I flew out of Sao Paulo to Curitiba in the state of Parana, and ventured by horse and by jeep to the town of Londrina, and thence by horse and by mule and, sometimes, by jeep, to a new and wild town called Arapongas. This town of Arapongas was far from civilization and from law. Arapongas was a town of men, and the men carried guns and knives, except for the blacks and the half-breeds, who carried machetes. Arapongas had dirt streets lined with tents. One stone building housed the bank. Several shacks were constructed of small logs and canvas, and a few rooms were available in these shacks. Each room had a hole in a corner of the floor, and chickens and pigs fought for whatever dropped through that hole. A small board and a stone covered the hole most of the time. Sometimes a mule train arrived from Londrina, bearing supplies. Some of the local farms sold food in an outdoor market. Near the town was what was billed as the biggest tree in the world, and I went there and it was big, very big, and the mules rode around it slowly.
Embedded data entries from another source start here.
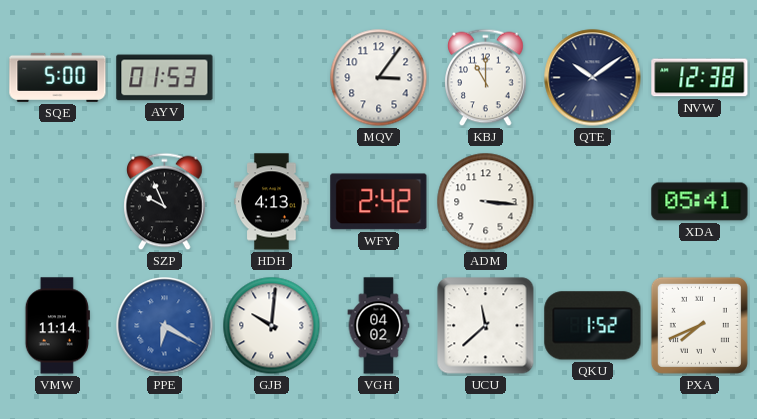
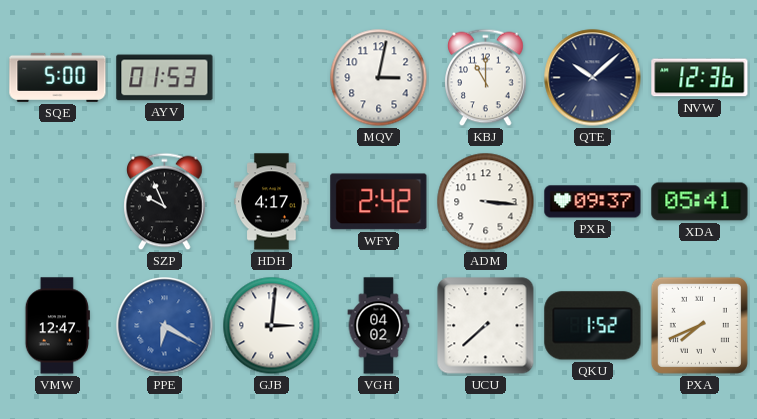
MQV: 3:06 -> 3:02
QTE: 10:09 -> 10:08
NVW: 12:38 -> 12:36
HDH: 4:13 -> 4:17
PXR: none -> 09:37
VMW: 11:14 -> 12:47
GJB: 10:01 -> 3:01
UCU: 11:38 -> 7:38
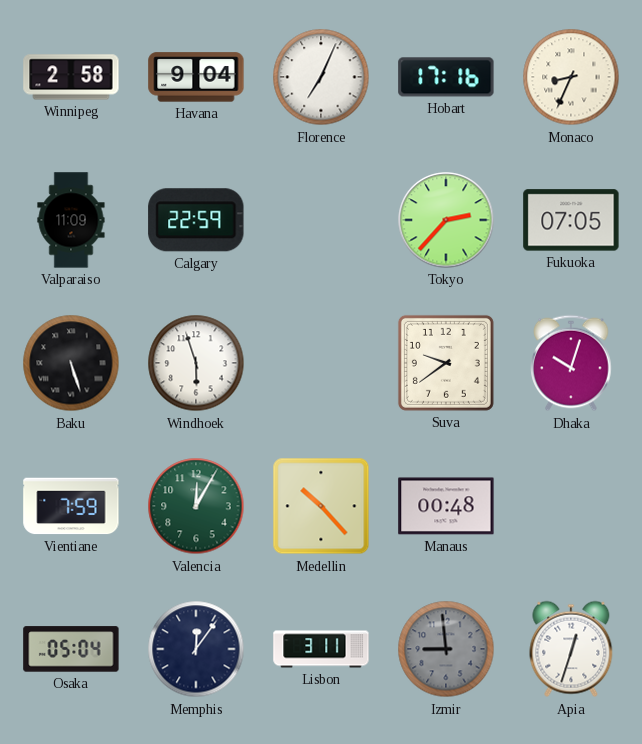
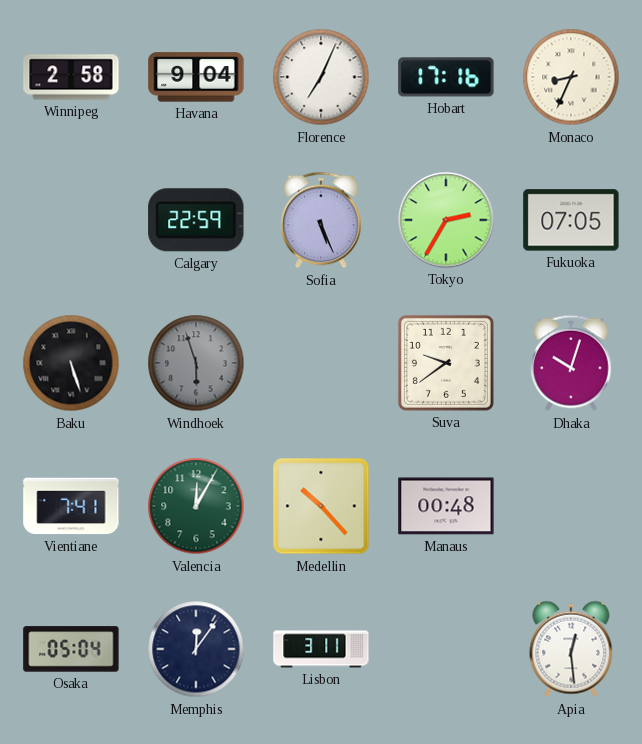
Valparaiso: 11:09 -> none
Sofia: none -> 5:26
Tokyo: 2:37 -> 2:35
Windhoek dial: white -> grey
Vientiane: 7:59 -> 7:41
Izmir: 8:59 -> none
Apia: 12:33 -> 12:29
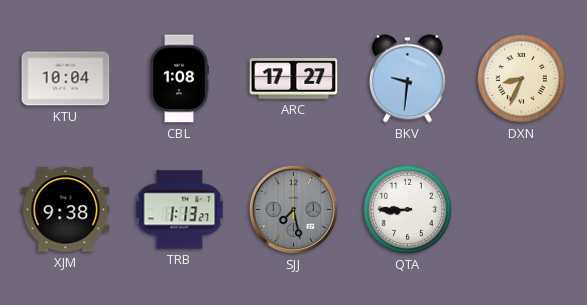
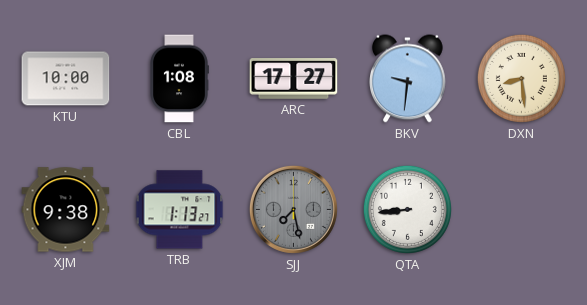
KTU: 10:04 -> 10:00
DXN: 8:34 -> 8:29
QTA: 8:45 -> 8:44
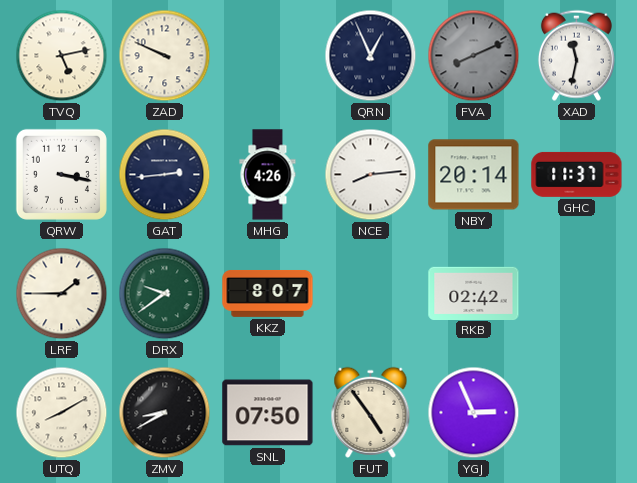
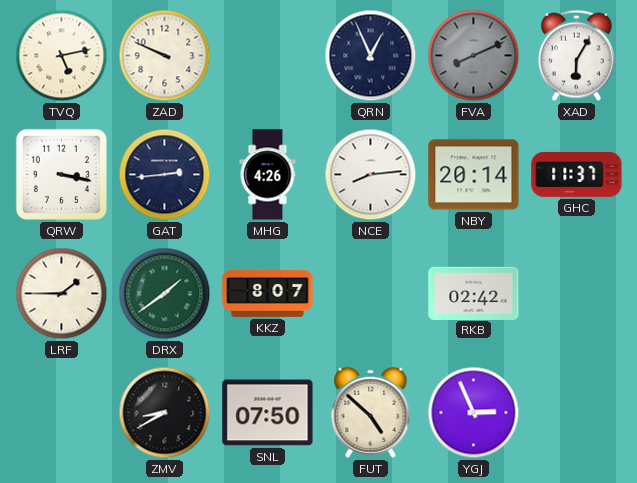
XAD: 11:32 -> 6:05
DRX: 9:39 -> 1:39
UTQ: 8:10 -> none
FUT: 4:54 -> 4:52
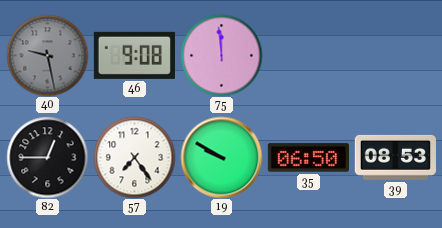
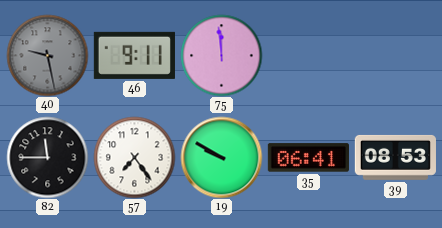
46: 9:08 -> 9:11
82: 12:45 -> 11:45
35: 06:50 -> 06:41
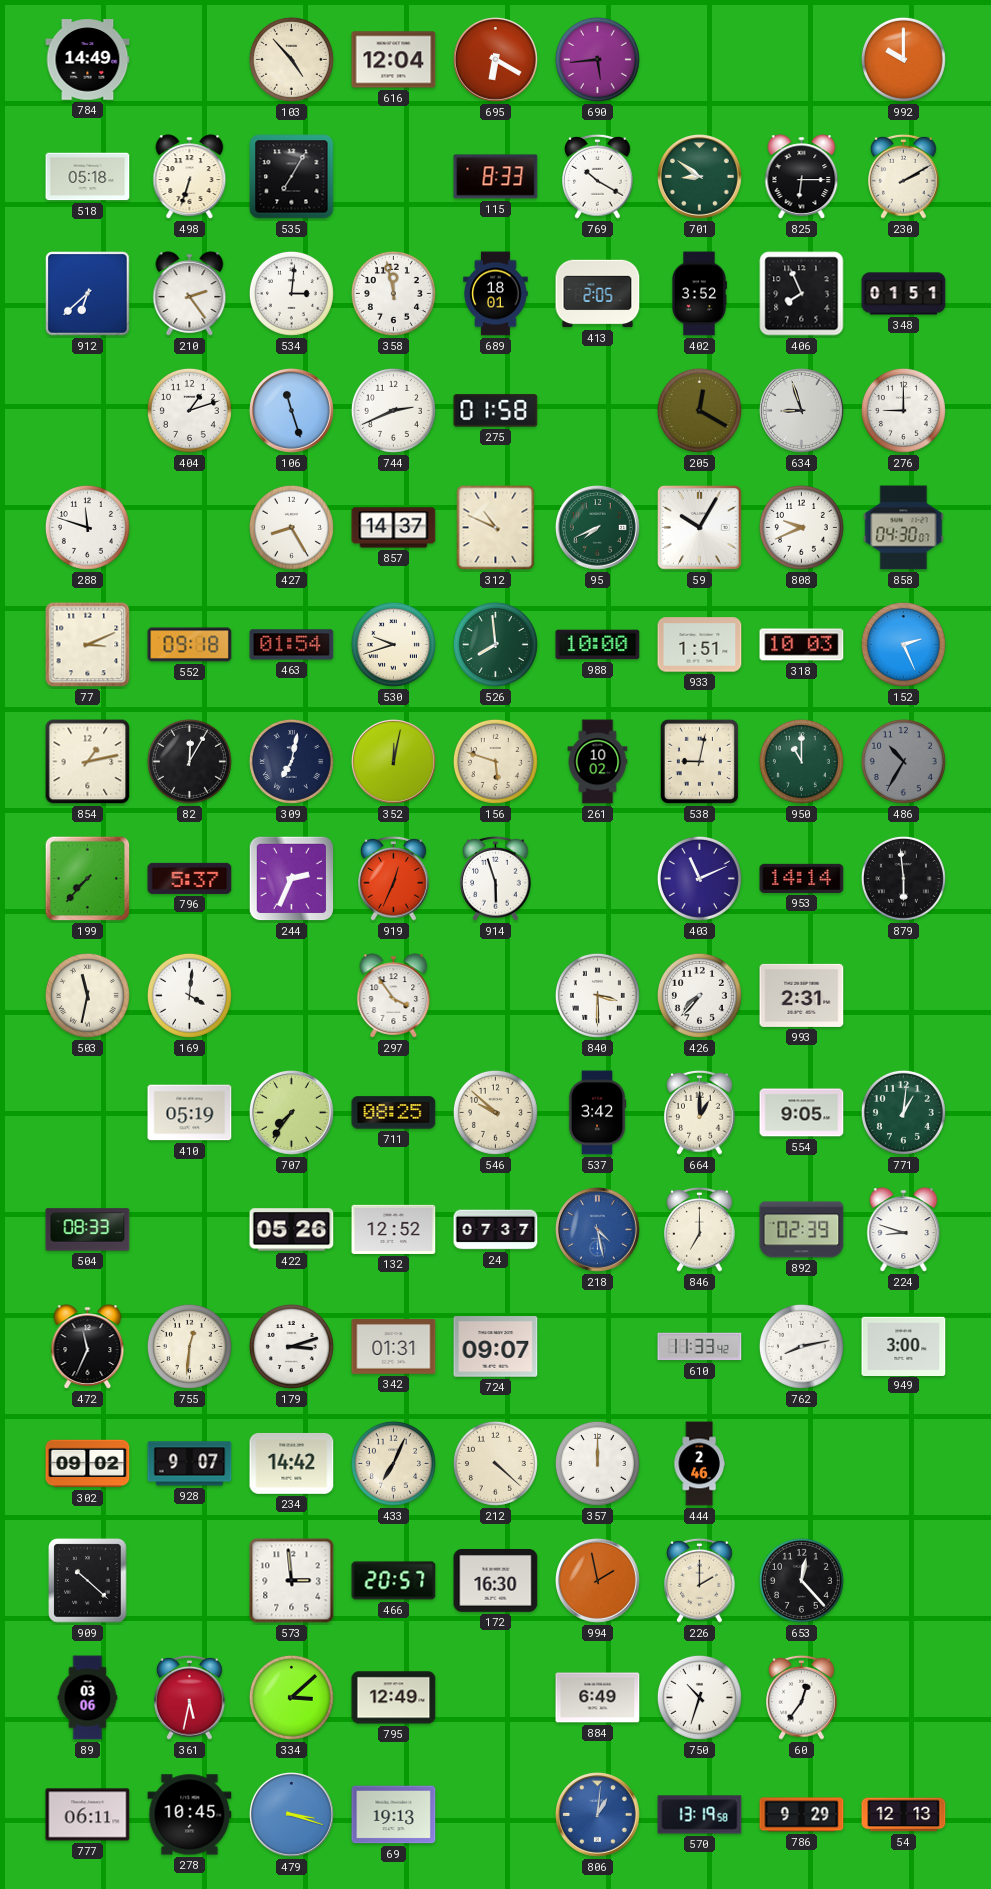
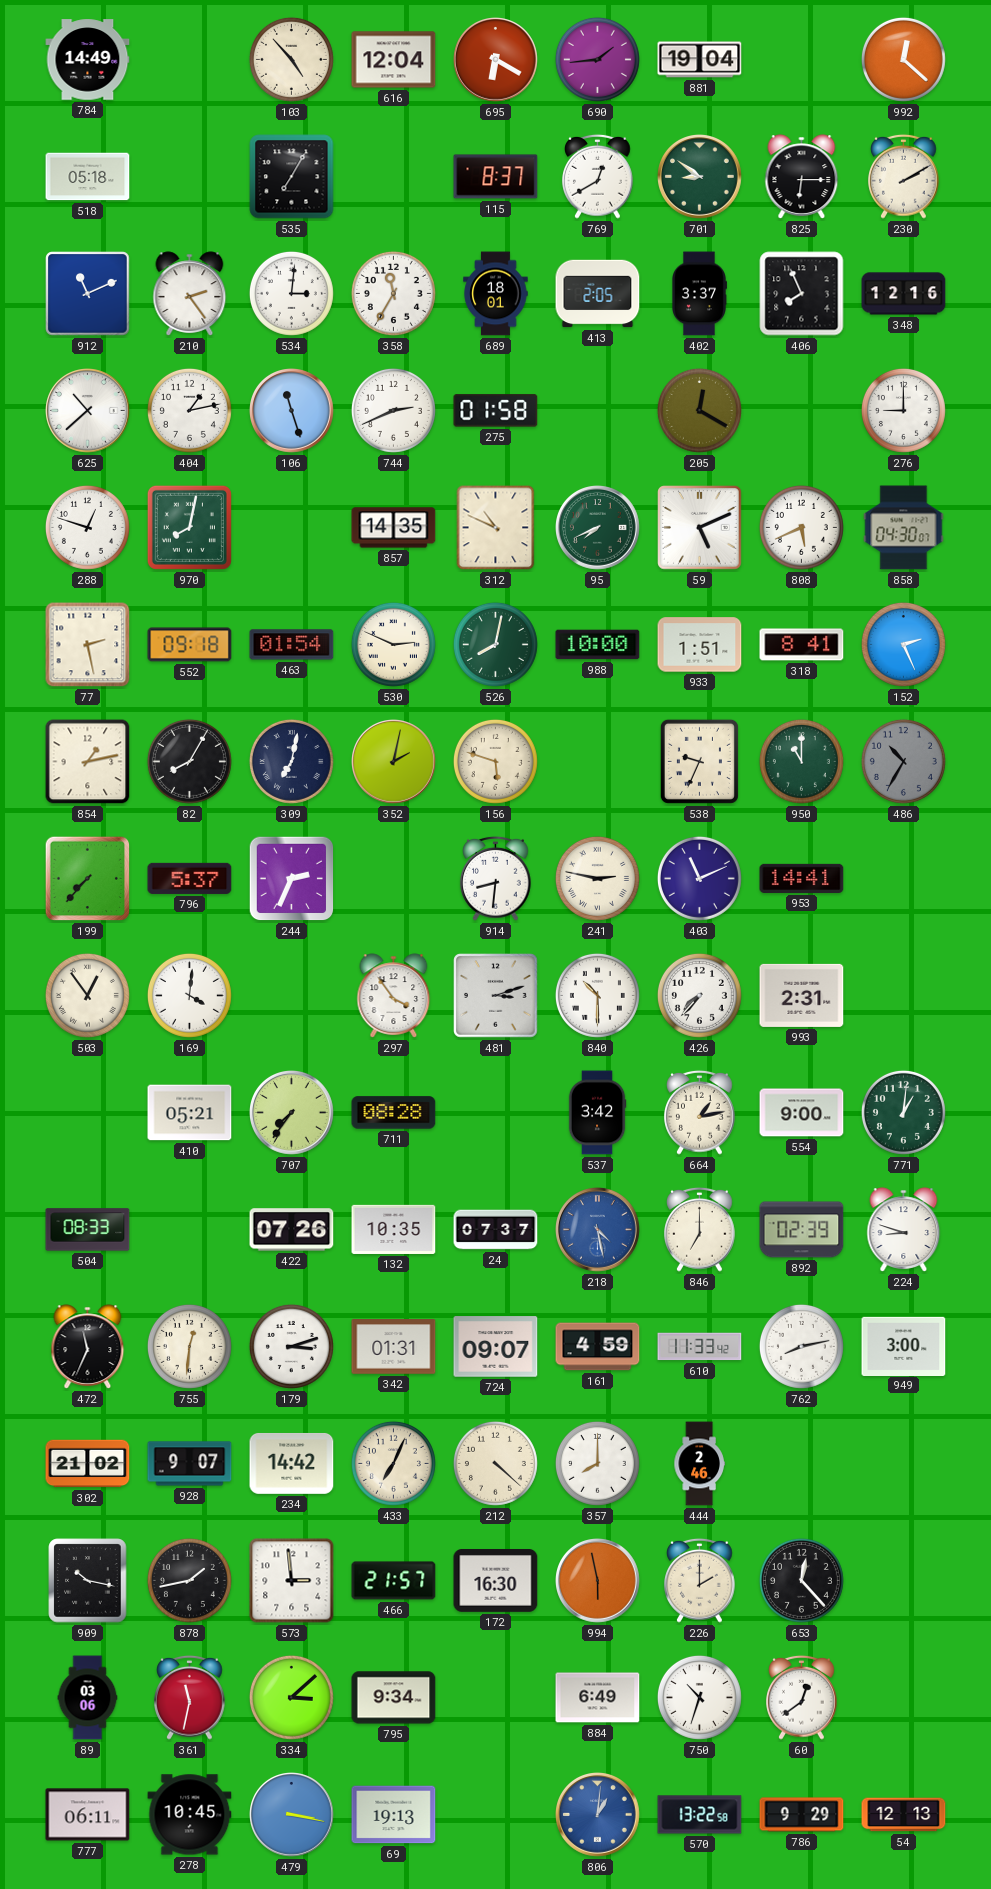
690: 5:44 -> 1:44
881: none -> 19:04
992: 10:00 -> 12:22
498: 6:33 -> none
115: 8:33 -> 8:37
769: 10:20 -> 12:40
912: 6:38 -> 11:11
358: 11:58 -> 11:35
402: 3:52 -> 3:37
348: 01:51 -> 12:16
625: none -> 10:38
404: 1:12 -> 1:13
634: 8:57 -> none
288: 11:48 -> 12:48
970: none -> 8:02
427: 8:25 -> none
857: 14:37 -> 14:35
59: 10:05 -> 5:11
808: 9:41 -> 5:41
77: 3:11 -> 2:28
530: 9:42 -> 2:49
526: 7:59 -> 8:02
318: 10:03 -> 8:41
82: 12:05 -> 8:05
352: 12:02 -> 2:02
261: 10:02 -> none
538: 9:02 -> 9:34
919: 12:34 -> none
914: 5:57 -> 8:31
241: none -> 2:47
953: 14:14 -> 14:41
879: 5:59 -> none
503: 11:32 -> 12:54
481: none -> 3:12
840: 3:30 -> 10:30
410: 05:19 -> 05:21
711: 08:25 -> 08:28
546: 9:52 -> none
664: 1:00 -> 1:13
554: 9:05 -> 9:00
422: 05:26 -> 07:26
132: 12:52 -> 10:35
161: none -> 4:59
302: 09:02 -> 21:02
357: 12:00 -> 8:00
909: 10:22 -> 10:17
878: none -> 1:43
466: 20:57 -> 21:57
994: 1:58 -> 5:58
361: 5:32 -> 11:32
795: 12:49 -> 9:34
60: 12:36 -> 12:39
479: 3:18 -> 3:17
570: 13:19 -> 13:22
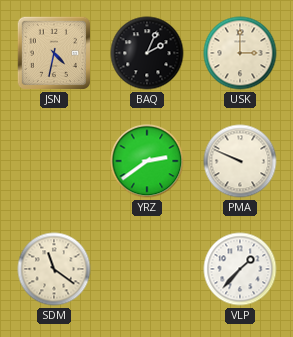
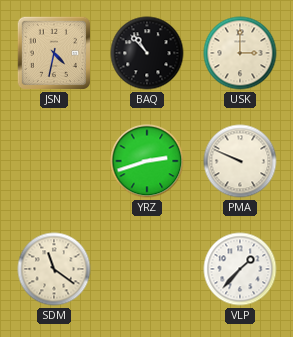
BAQ: 2:04 -> 10:53
YRZ: 2:39 -> 2:42
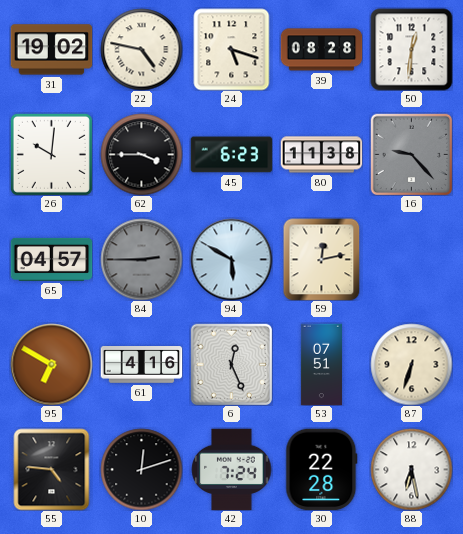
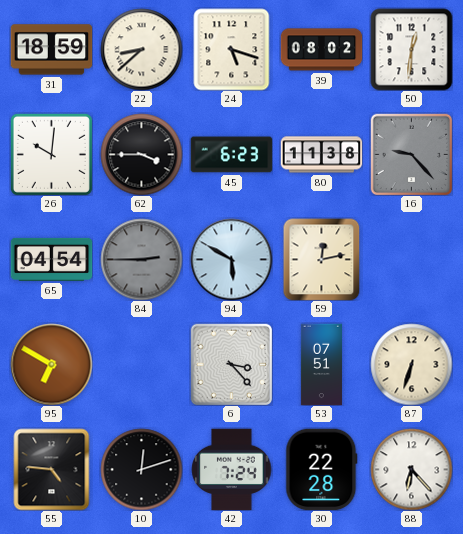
31: 19:02 -> 18:59
22: 4:47 -> 8:38
39: 08:28 -> 08:02
65: 04:57 -> 04:54
61: 4:16 -> none
6: 12:26 -> 3:23
88: 6:28 -> 6:23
Farther from the town, nazis had constructed a formidable coffee plantation with large houses of logs and canvas, with stables and outbuildings for the storage of beans and the quartering of servants. These nazis were they whom I had been seeking, they who had done such a fine job with the coffee beans. Their current project was the cutting and the piling and the burning of miles and miles of heavy forest.
They had large crews of peasants in camps, guarded as slaves must be guarded. The peasant workers were, I noticed, very heavily fed, for the labor was indeed arduous. From the big houses to the nearest unsullied woods was about 500 yards. In these immediately adjacent woods was a great canyon that made it impractical to cut and to burn those woods, and numerous were the Indians who lived beyond the verge of that wooded canyon. Servants commanded by the Germans, would during the day, deploy baubles along the verge of the woods, baubles such as beads and the links of broken chains, shards of pottery and glass, shell casings. And in the early dusk the nazis would toss back their schnapps as they sat on their huge porches and used the incoming Indians for target practice. The Indians didn't ever quite understand what was occurring, for they wandered childlike and enchantedly among the precious baubles in the clearing. There were several such forward camps of Germans, and the same sport was enjoyed in each camp I visited. Once when I returned to our office in Londrina I was informed that one of these outposts had been discovered with its inhabitants brutally murdered, and that small arrows had been found fledging the unclean bodies, and spears.
Those Europeans who told me of this atrocity were in deep sorrow among themselves, mournfully pondering the subhuman savagery among which our honorable white races must serve. As I gazed from face to face in our offices, and as I realized the bitter outrage which was struggling to the surface in each personality, I must confess that I very nearly giggled. I was very young.